January 17, 2012 - Hopeless
This review originally ran in AP 283.
A funny thing happened between the release of Enter Shikari’s 2009 full-length, Common Dreads, and now—and that thing is called Skrillex. Suddenly, dubstep was no longer Europe’s dirty little secret, and dozens of bands on the left-hand side of the pond began incorporating riskier electronic elements into their otherwise rather vanilla rock and metal arrangements. Where did this leave the four boys from St. Albans, Hertfordshire, U.K., who were inarguably one of the first modern groups to succeed at this mixing of genres? Well, if you thought A Flash Flood Of Colour would be anything less than a defining statement of the band’s career, you must be too busy anticipating the next bass drop.
It’s hard to tell just who is pushing whom on Colour.
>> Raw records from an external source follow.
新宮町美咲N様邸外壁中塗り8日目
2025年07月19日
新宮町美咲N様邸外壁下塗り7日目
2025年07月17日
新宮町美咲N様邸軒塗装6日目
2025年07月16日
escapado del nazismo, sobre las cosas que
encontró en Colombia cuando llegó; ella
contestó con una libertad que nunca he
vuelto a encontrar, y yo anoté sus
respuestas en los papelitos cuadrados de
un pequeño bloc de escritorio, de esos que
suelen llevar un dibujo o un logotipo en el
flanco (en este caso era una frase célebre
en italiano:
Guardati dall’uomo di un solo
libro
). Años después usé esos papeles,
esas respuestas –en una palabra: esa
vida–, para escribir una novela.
On one hand, the musical arrangements bounce between being positively breathtaking (“Constellations”) and skull-crushing (“Sssnakepit,” “…Meltdown”). That the band are able to fuse together so many elements of electronic, dance, industrial, rave and dubstep music into their post-hardcore songs and make it sound so effortless is incredible. But what makes the songs truly exciting are the lyrics from frontman Roughton “Rou” Reynolds. The 25-year-old has a better grasp on world politics and socio-environmental issues than most people twice his age. “Arguing With Thermometers” takes on the topics of global warming and the modern world’s dependence on (and endless pursuit of) oil. “Stalemate” takes to task those who send countries to war (“Today’s wars make trillionaires out of billionaires/Tomorrow’s wars will fuel generations of hate,” Reynolds croons over a delicate acoustic guitar). “Gandhi Mate, Gandhi” is an absolutely brutal four-and-a-half-minute monologue from Reynolds as he his bandmates rant with equal amounts eloquence and anger about how today’s political system is broken beyond repair (“See, if we keep them silent/Then they’ll resort to violence/And that’s how you criminalize change,” bassist Chris Batten sings from the perspective of someone in power). Considering the attempts by police forces to bait U.S. Occupy protestors into physical engagement, this track’s message hits awfully close to home.
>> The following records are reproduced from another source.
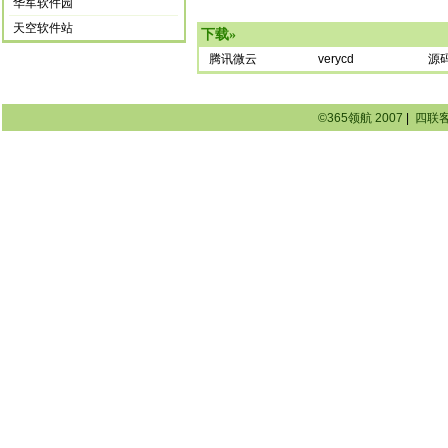
华军软件园
天空软件站
下载
»
腾讯微云
verycd
源
©365领航 2007
|
四联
And that’s really the whole point of A Flash Flood Of Colour—it’s a musically adventurous (and surprisingly catchy) album, but the real reason to listen to it is to let Reynolds stimulate your senses beyond the mosh pit. Enter Shikari are well aware that due to the current musical climate, they are being held in high regard as innovators of heavy music by bands and fans alike. The worst thing they could do with that power is crank out a dozen faceless tracks loaded with breakdowns and empty sing-along parts. In short, fuck that: Being in a band is an inherently selfish idea—it assumes that what you have to say somehow matters in the grand scheme of things—but with A Flash Flood Of Colour, Enter Shikari prove that they have something substantial to say and a creative way of saying it. You’d be foolish not to pay attention.